↓

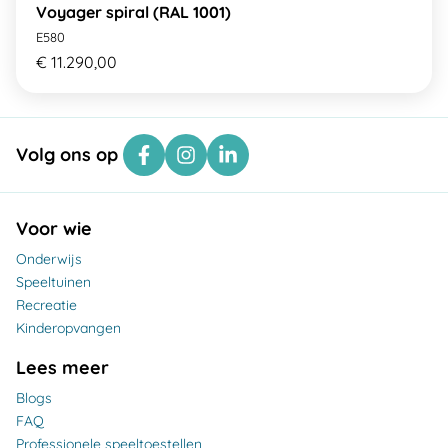
Voyager spiral (RAL 1001)
E580
€ 11.290,00
Volg ons op
Voor wie
Onderwijs
Speeltuinen
Recreatie
Kinderopvangen
Lees meer
Blogs
FAQ
Professionele speeltoestellen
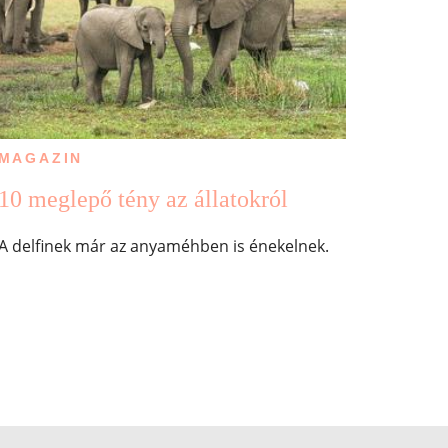
MAGAZIN
10 meglepő tény az állatokról
A delfinek már az anyaméhben is énekelnek.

↑

**Task prompt**
Go through the listing above and retype it exactly, skipping every picture.

**Written reply**
Voyager spiral (RAL 1001)
E580
€ 11.290,00
Volg ons op
Voor wie
Onderwijs
Speeltuinen
Recreatie
Kinderopvangen
Lees meer
Blogs
FAQ
Professionele speeltoestellen
MAGAZIN
10 meglepő tény az állatokról
A delfinek már az anyaméhben is énekelnek.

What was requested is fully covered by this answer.